Deploying Applications to Windows Azure Nodes in a Windows HPC Cluster
Applies To: Microsoft HPC Pack 2008 R2, Microsoft HPC Pack 2012, Microsoft HPC Pack 2012 R2, Windows HPC Server 2008 R2
Starting with HPC Pack 2008 R2 with Service Pack 1 (SP1), HPC Pack includes built-in utilities and mechanisms that help cluster administrators deploy applications (such as executable files, SOA services, XLL files, and cluster-enabled Microsoft Excel workbooks) to Windows Azure nodes that are joined to an on-premises cluster in a Windows Azure “burst” scenario. By default, Windows Azure nodes cannot access on-premises resources and shared folders directly, so the methods that you use to deploy applications on Windows Azure nodes differ from the methods that you use to deploy applications on-premises. Additionally, Windows Azure nodes added to a Windows HPC cluster are deployed and reprovisioned dynamically, so the recommended methods for application deployment help ensure that applications are automatically available on new Windows Azure node instances.
In this topic:
Considerations for HPC application workloads for Windows Azure burst
Selecting a method to deploy applications and data to Windows Azure nodes
Using hpcpack and hpcsync
How to stage application files to Windows Azure storage
How to deploy staged packages to Windows Azure nodes
Accessing files from Windows Azure nodes
Additional references
Before deploying applications to Windows Azure nodes, evaluate whether your existing or planned HPC workloads will run or scale efficiently in Windows Azure. The detailed migration, development, and design considerations for HPC applications that run in a Windows Azure burst scenario are beyond the scope of this topic. In addition, the capabilities of the Windows Azure platform are continuously evolving. However, the following are current characteristics of successful burst to Windows Azure workloads with HPC Pack, particularly for large-scale deployments of Windows Azure nodes:
Highly distributed, single-node computations These include many parametric sweep and certain service oriented architecture (SOA) jobs. Other job types, including Message Passing Interface (MPI) jobs, can run in a Windows Azure burst configuration. However, the current Windows Azure infrastructure is not designed for jobs that require high bandwidth and low latency communication between Windows Azure nodes, or that use task dependencies between nodes. For general information about HPC job types, see Understanding Parallel Computing Jobs. For detailed considerations to run MPI jobs, see Guidelines for Running MPI Applications in Windows Azure.
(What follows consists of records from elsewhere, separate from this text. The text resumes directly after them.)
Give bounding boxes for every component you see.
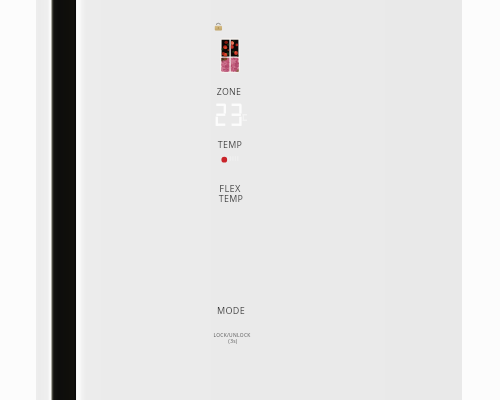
button[interactable]: ZONE <box>169 86 289 400</box>
staticText: TEMP <box>171 192 291 400</box>
button[interactable]: TEMP <box>171 192 291 400</box>
button[interactable] <box>220 38 240 73</box>
staticText: ZONE <box>169 86 289 400</box>
staticText: (3s) <box>173 338 293 400</box>
staticText: MODE <box>171 304 291 400</box>
staticText: LOCK/UNLOCK <box>172 332 292 400</box>
button[interactable]: Lock child lock <box>213 21 224 32</box>
button[interactable]: TEMP <box>170 138 290 400</box>
staticText: TEMP <box>170 138 290 400</box>
button[interactable]: LOCK/UNLOCK <box>172 332 292 400</box>
button[interactable]: MODE <box>171 304 291 400</box>
button[interactable]: Fridge zone active <box>215 152 245 168</box>
staticText: FLEX <box>170 182 290 400</box>
button[interactable]: (3s) <box>173 338 293 400</box>
button[interactable]: FLEX <box>170 182 290 400</box>
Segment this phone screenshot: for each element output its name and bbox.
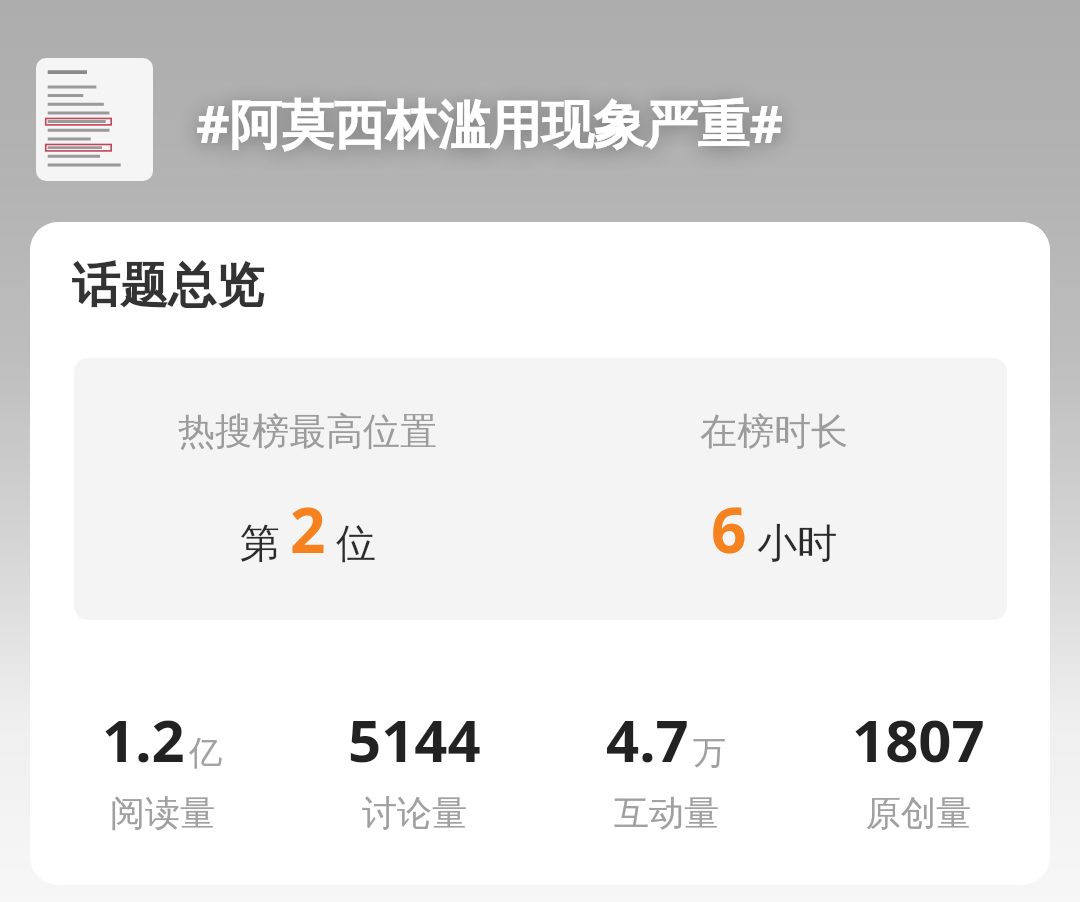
staticText: 第 [240, 518, 280, 568]
staticText: 1.2 [102, 700, 185, 779]
button[interactable]: 5144 [294, 700, 534, 835]
staticText: 阅读量 [110, 791, 215, 835]
staticText: 热搜榜最高位置 [178, 408, 437, 455]
staticText: 亿 [189, 732, 222, 774]
staticText: 在榜时长 [700, 408, 848, 455]
staticText: 万 [693, 732, 726, 774]
staticText: 小时 [757, 518, 837, 568]
button[interactable]: Topic preview thumbnail [36, 58, 153, 181]
staticText: 原创量 [866, 791, 971, 835]
button[interactable]: 热搜榜最高位置 [74, 358, 540, 620]
staticText: #阿莫西林滥用现象严重# [196, 87, 784, 158]
staticText: 位 [336, 518, 376, 568]
staticText: 6 [711, 487, 747, 571]
staticText: 互动量 [614, 791, 719, 835]
staticText: 讨论量 [362, 791, 467, 835]
staticText: 1807 [852, 700, 985, 779]
button[interactable]: 4.7 [546, 700, 786, 835]
button[interactable]: 1807 [798, 700, 1038, 835]
staticText: 话题总览 [72, 256, 264, 316]
button[interactable]: 1.2 [42, 700, 282, 835]
staticText: 5144 [348, 700, 481, 779]
button[interactable]: 在榜时长 [540, 358, 1007, 620]
button[interactable]: 话题总览 [72, 256, 264, 316]
staticText: 4.7 [606, 700, 689, 779]
staticText: 2 [290, 487, 326, 571]
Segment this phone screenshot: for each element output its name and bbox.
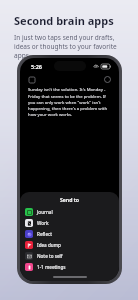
staticText: Second brain apps bbox=[14, 13, 114, 28]
button[interactable]: Journal bbox=[20, 206, 119, 217]
staticText: 1-1 meetings bbox=[37, 264, 66, 270]
staticText: 5:26 bbox=[31, 63, 42, 70]
staticText: In just two taps send your drafts, ideas… bbox=[14, 33, 124, 60]
staticText: Reflect bbox=[37, 231, 53, 237]
staticText: Sunday isn't the solution. It's Monday -… bbox=[28, 87, 111, 117]
staticText: Work bbox=[37, 220, 49, 226]
button[interactable]: 1-1 meetings bbox=[20, 261, 119, 272]
staticText: Note to self bbox=[37, 253, 63, 259]
button[interactable]: More options bbox=[103, 75, 112, 84]
button[interactable]: Notes bbox=[27, 75, 36, 84]
button[interactable]: Work bbox=[20, 217, 119, 228]
button[interactable]: Idea dump bbox=[20, 239, 119, 250]
staticText: Send to bbox=[20, 196, 119, 203]
button[interactable]: Note to self bbox=[20, 250, 119, 261]
staticText: Idea dump bbox=[37, 242, 61, 248]
staticText: Journal bbox=[37, 209, 53, 215]
button[interactable]: Reflect bbox=[20, 228, 119, 239]
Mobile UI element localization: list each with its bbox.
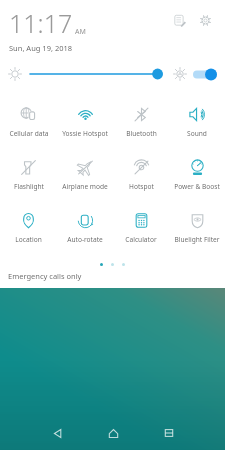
button[interactable]: Airplane mode bbox=[57, 148, 113, 201]
button[interactable]: Calculator bbox=[113, 201, 169, 254]
staticText: AM bbox=[75, 27, 86, 37]
button[interactable]: Cellular data bbox=[0, 95, 57, 148]
button[interactable]: Bluetooth bbox=[113, 95, 169, 148]
staticText: Hotspot bbox=[129, 182, 154, 191]
staticText: 11:17 bbox=[9, 6, 73, 40]
staticText: Calculator bbox=[125, 235, 157, 244]
staticText: Yossie Hotspot bbox=[62, 129, 108, 138]
button[interactable]: Settings bbox=[194, 9, 216, 31]
staticText: Airplane mode bbox=[62, 182, 108, 191]
button[interactable]: Hotspot bbox=[113, 148, 169, 201]
button[interactable]: Yossie Hotspot bbox=[57, 95, 113, 148]
button[interactable]: Auto-rotate bbox=[57, 201, 113, 254]
button[interactable]: Brightness bbox=[30, 63, 163, 85]
staticText: Power & Boost bbox=[174, 182, 220, 191]
button[interactable]: Bluelight Filter bbox=[169, 201, 225, 254]
staticText: Sun, Aug 19, 2018 bbox=[9, 43, 73, 53]
button[interactable]: Location bbox=[0, 201, 57, 254]
staticText: Location bbox=[15, 235, 42, 244]
button[interactable]: Edit quick settings bbox=[168, 9, 190, 31]
button[interactable]: Power & Boost bbox=[169, 148, 225, 201]
button[interactable]: Home bbox=[85, 416, 141, 450]
staticText: Bluetooth bbox=[126, 129, 157, 138]
staticText: Bluelight Filter bbox=[174, 235, 220, 244]
button[interactable]: Back bbox=[29, 416, 85, 450]
staticText: Sound bbox=[187, 129, 207, 138]
staticText: Cellular data bbox=[9, 129, 49, 138]
button[interactable]: Sound bbox=[169, 95, 225, 148]
staticText: Flashlight bbox=[14, 182, 44, 191]
button[interactable]: Recent apps bbox=[141, 416, 197, 450]
staticText: Emergency calls only bbox=[8, 271, 82, 281]
button[interactable]: Flashlight bbox=[0, 148, 57, 201]
staticText: Auto-rotate bbox=[67, 235, 103, 244]
button[interactable]: Auto brightness bbox=[193, 68, 217, 81]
Computation time exceeds data movement time Certain HPC workloads require uploading large amounts of data to Windows Azure for computation, or return large amounts of data that has been processed. Ensure that data movement is not a bottleneck in your HPC workflow.
File-based data access Existing HPC applications that access data files on-premises can be readily migrated to run in Windows Azure by accessing data files that are uploaded to Windows Azure blob storage. New HPC applications can be developed to access the variety of storage types in Windows Azure. However, depending on the sensitivity of the data, legal requirements, cost considerations, and other factors, it may not be possible to store application data in Windows Azure.
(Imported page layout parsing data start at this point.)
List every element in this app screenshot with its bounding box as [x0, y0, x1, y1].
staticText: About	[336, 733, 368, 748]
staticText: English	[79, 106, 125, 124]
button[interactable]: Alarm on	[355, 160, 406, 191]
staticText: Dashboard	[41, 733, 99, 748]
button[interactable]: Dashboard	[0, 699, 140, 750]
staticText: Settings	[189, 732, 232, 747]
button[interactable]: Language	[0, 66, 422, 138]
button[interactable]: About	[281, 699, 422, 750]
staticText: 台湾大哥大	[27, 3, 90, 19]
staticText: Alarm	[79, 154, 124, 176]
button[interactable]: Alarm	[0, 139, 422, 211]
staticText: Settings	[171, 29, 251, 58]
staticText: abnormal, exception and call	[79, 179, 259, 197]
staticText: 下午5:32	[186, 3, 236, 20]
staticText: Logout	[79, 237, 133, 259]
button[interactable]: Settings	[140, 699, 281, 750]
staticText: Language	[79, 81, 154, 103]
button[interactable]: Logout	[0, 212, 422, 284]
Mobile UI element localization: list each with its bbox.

“Bursty” workload pattern The Windows Azure burst scenario is ideal for resource-intensive workloads that are not easily completed by using the fixed resources of an on-premises cluster. The workloads can include irregular computation spikes, regularly scheduled jobs, or one-off jobs.
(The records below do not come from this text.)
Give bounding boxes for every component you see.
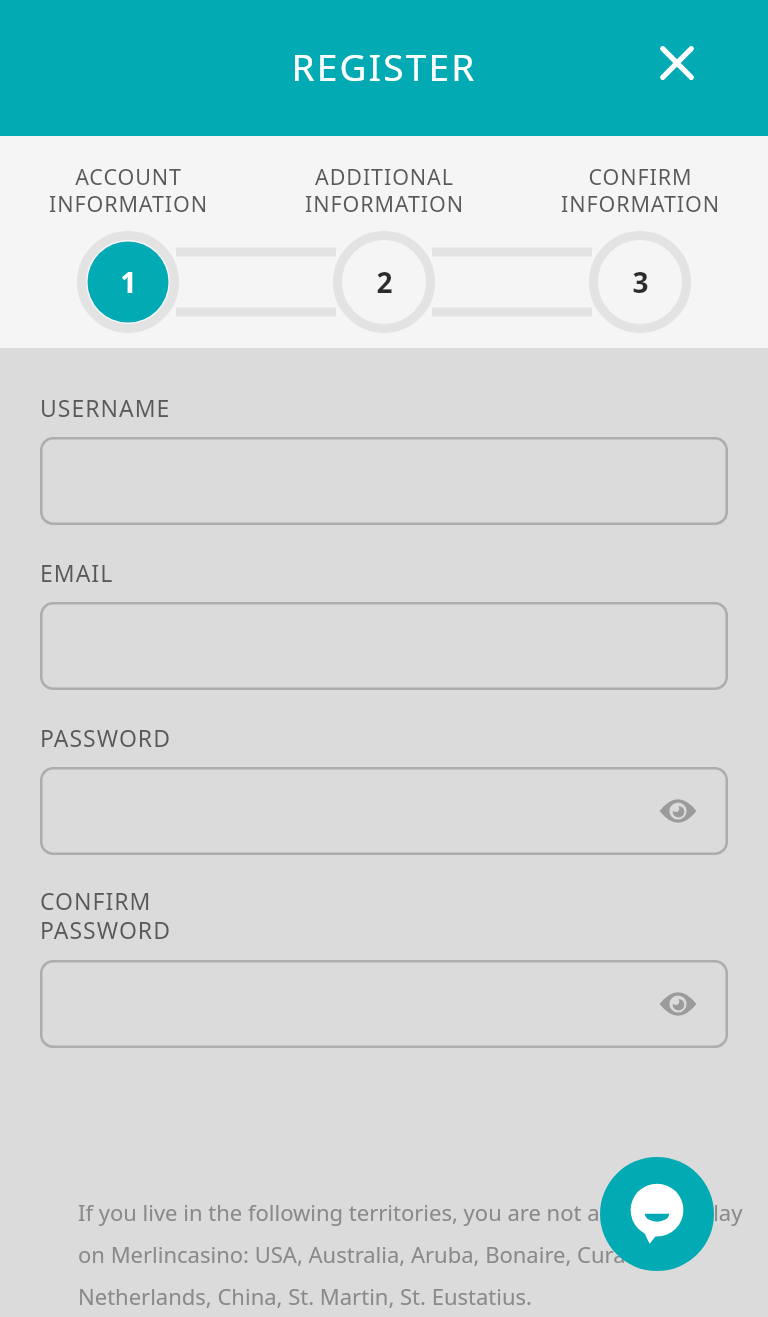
staticText: REGISTER: [291, 41, 477, 91]
staticText: CONFIRM INFORMATION: [561, 162, 720, 218]
staticText: CONFIRM PASSWORD: [40, 885, 171, 946]
staticText: PASSWORD: [40, 722, 171, 753]
staticText: 2: [376, 263, 393, 301]
button[interactable]: Show password: [40, 767, 728, 855]
button[interactable]: [40, 602, 728, 690]
staticText: 1: [120, 263, 137, 301]
button[interactable]: Show password: [650, 976, 706, 1032]
button[interactable]: 1: [77, 231, 179, 333]
button[interactable]: Chat support: [600, 1157, 714, 1271]
staticText: If you live in the following territories…: [78, 1197, 760, 1311]
button[interactable]: Close: [643, 29, 711, 97]
staticText: 3: [632, 263, 649, 301]
button[interactable]: Show password: [650, 783, 706, 839]
staticText: USERNAME: [40, 392, 171, 423]
staticText: EMAIL: [40, 557, 114, 588]
staticText: ACCOUNT INFORMATION: [49, 162, 208, 218]
button[interactable]: Show password: [40, 960, 728, 1048]
button[interactable]: 3: [589, 231, 691, 333]
button[interactable]: [40, 437, 728, 525]
button[interactable]: 2: [333, 231, 435, 333]
staticText: ADDITIONAL INFORMATION: [305, 162, 464, 218]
For more information about running applications on Windows Azure nodes, see Guidelines for Running HPC Applications on Windows Azure Nodes.
The method that you use to deploy applications and data (in some cases) to Windows Azure nodes depends on what is required to install your application, as outlined in the following table.
Installation requirements | Method | Availability |
---|---|---|
Installation can be accomplished by copying files and any dependencies such as DLLs or configuration files to the node. |
|
HPC Pack 2008 R2 with SP1 |
Installation requires silently running an installer or requires additional configuration steps such as setting environment variables or creating firewall exceptions. |
|
HPC Pack 2008 R2 with SP2 |
Installation and data distribution to Windows Azure nodes can occur during a preparation task at the time the job is run. |
|
HPC Pack 2008 R2 with SP1 |
Installation requires steps that are not easily scripted, and the application and application data can be accessed from a durable drive in Windows Azure. |
|
HPC Pack 2012 |
Each Windows Azure node deployment is associated with a Windows Azure storage account that is specified in the node template. A cluster administrator can stage files (such as applications, SOA services, XLLs, cluster-enabled Excel workbooks, and utilities) to the storage account by using the hpcpack commands. You can use hpcpack create to package files or folders in a compressed format (.zip) that can be uploaded to Windows Azure storage. Each application, SOA service, or XLL must be packaged separately, and the package must include any required dependencies such as DLLs or configuration files. You can then use hpcpack upload to upload the package to the storage account. You can run the hpcpack commands from the head node, or on a computer that has the HPC client utilities installed.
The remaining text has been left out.